Page-level text extractions
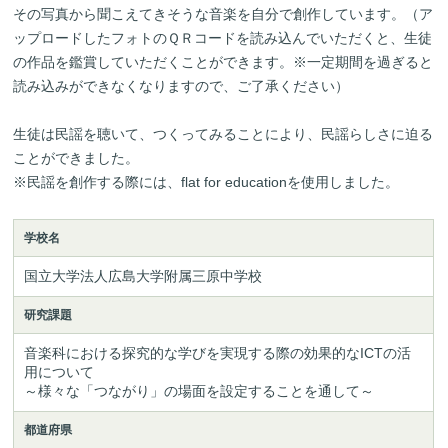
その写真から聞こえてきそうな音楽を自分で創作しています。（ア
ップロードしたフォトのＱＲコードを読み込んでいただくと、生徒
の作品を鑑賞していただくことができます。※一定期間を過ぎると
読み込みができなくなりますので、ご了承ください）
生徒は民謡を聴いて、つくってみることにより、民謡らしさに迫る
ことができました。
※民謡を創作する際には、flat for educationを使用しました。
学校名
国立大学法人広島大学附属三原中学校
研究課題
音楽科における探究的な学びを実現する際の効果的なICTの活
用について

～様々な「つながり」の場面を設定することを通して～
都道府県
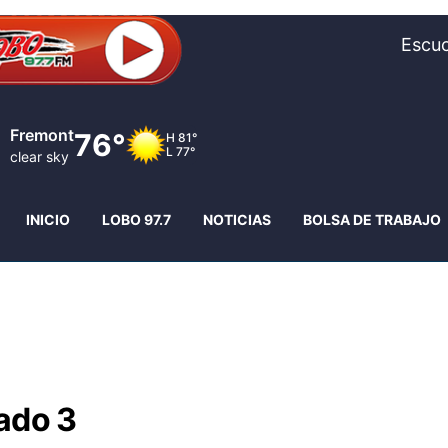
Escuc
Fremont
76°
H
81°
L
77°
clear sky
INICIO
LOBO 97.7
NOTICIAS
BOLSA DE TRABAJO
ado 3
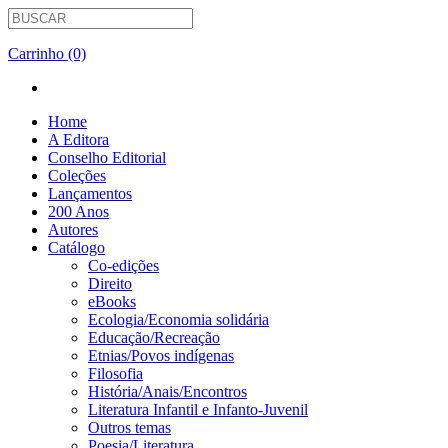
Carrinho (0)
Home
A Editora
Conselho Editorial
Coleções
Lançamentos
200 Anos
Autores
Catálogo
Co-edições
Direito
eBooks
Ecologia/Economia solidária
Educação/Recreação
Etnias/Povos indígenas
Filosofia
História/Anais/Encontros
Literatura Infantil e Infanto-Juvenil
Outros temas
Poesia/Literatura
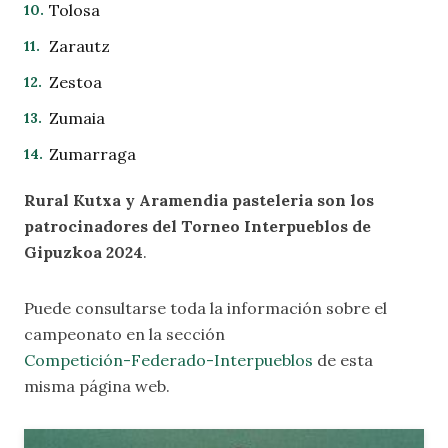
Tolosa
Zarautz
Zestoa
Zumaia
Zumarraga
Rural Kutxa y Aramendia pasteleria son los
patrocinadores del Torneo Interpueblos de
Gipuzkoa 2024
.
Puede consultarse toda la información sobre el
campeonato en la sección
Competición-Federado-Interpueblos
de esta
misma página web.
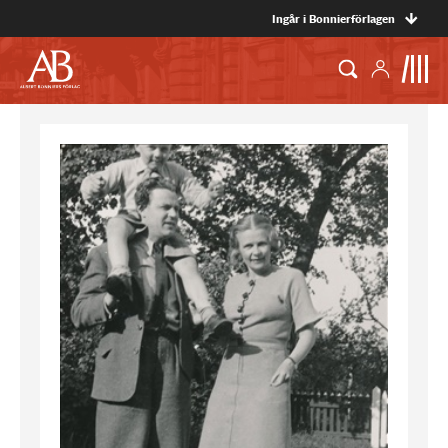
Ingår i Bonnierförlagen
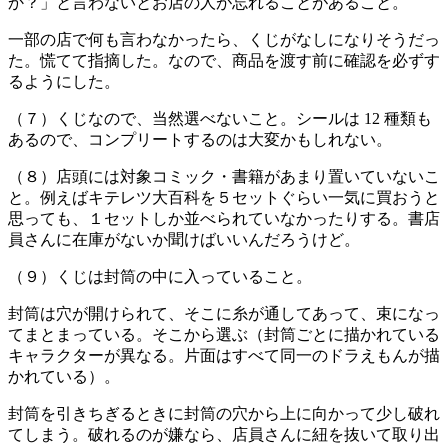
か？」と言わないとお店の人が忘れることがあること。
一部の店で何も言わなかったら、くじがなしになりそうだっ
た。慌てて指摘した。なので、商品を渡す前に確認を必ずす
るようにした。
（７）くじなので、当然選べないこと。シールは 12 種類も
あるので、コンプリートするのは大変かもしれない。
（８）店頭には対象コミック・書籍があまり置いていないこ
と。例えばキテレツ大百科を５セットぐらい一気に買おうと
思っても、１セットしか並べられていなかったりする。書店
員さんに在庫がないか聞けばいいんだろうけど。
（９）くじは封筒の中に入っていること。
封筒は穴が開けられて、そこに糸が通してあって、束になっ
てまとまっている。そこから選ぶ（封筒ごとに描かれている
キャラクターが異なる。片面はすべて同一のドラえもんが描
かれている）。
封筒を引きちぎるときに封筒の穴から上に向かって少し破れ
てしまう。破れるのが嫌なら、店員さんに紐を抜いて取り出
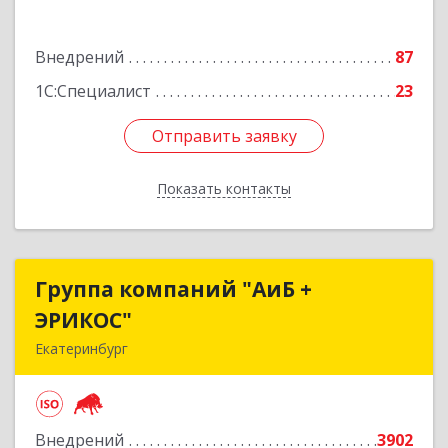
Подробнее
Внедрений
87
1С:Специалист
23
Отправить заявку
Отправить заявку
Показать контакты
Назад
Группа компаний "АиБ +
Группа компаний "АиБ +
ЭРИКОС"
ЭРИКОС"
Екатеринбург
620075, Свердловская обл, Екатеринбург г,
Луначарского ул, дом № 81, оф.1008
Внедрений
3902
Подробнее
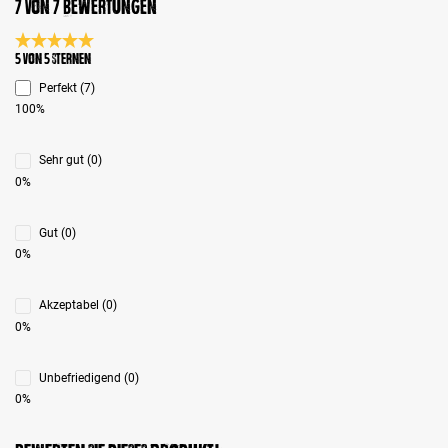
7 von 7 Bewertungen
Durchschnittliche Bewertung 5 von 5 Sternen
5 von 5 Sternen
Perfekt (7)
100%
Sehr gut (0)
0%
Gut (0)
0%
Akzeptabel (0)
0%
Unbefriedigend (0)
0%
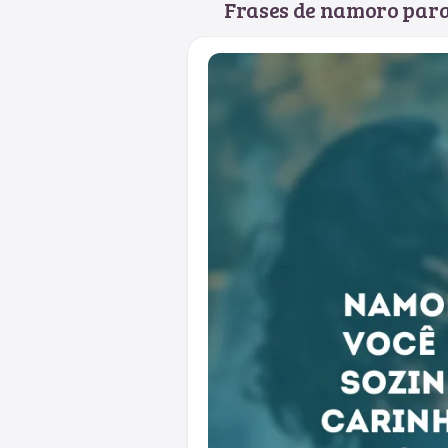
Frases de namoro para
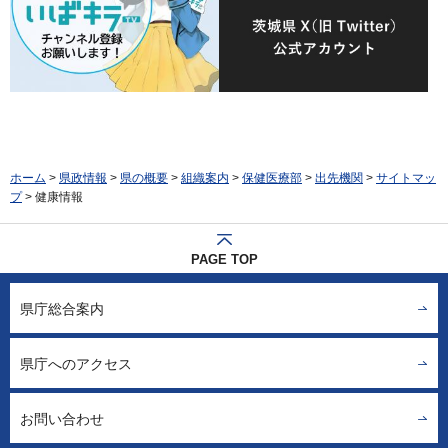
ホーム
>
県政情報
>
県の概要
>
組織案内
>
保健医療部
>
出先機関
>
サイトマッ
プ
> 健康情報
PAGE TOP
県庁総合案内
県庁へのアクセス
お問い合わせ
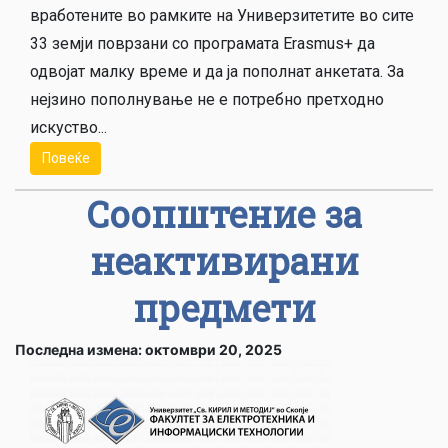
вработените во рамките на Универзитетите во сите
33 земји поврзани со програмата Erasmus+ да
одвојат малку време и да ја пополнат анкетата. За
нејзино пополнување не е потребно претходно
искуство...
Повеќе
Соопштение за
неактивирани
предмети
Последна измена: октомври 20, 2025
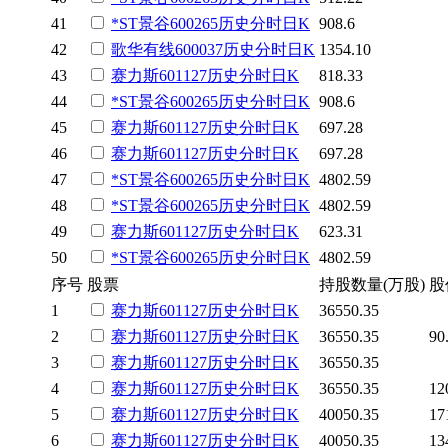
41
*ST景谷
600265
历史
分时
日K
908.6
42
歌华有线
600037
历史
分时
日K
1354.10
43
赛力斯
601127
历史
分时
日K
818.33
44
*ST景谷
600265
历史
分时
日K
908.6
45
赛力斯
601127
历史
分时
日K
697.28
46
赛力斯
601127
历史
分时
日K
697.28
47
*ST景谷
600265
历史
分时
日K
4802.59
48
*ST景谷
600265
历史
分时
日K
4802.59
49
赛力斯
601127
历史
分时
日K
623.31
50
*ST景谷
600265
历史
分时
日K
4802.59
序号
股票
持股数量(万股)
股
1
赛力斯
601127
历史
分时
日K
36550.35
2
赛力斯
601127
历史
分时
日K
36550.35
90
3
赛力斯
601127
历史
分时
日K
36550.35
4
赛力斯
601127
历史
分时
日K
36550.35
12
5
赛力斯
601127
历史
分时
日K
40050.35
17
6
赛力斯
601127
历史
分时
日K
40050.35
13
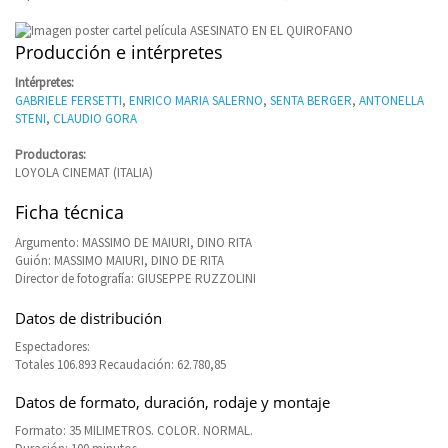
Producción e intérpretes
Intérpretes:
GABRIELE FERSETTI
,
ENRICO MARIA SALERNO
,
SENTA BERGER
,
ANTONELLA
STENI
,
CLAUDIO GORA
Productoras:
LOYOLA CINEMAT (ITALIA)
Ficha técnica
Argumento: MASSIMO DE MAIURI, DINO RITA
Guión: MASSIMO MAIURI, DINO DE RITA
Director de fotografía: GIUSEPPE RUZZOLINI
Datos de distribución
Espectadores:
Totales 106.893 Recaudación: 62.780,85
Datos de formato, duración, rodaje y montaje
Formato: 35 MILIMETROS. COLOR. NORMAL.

● Directions:
Scan the records above and report every line with the string "RITA".

● Result below:
Argumento: MASSIMO DE MAIURI, DINO RITA
Guión: MASSIMO MAIURI, DINO DE RITA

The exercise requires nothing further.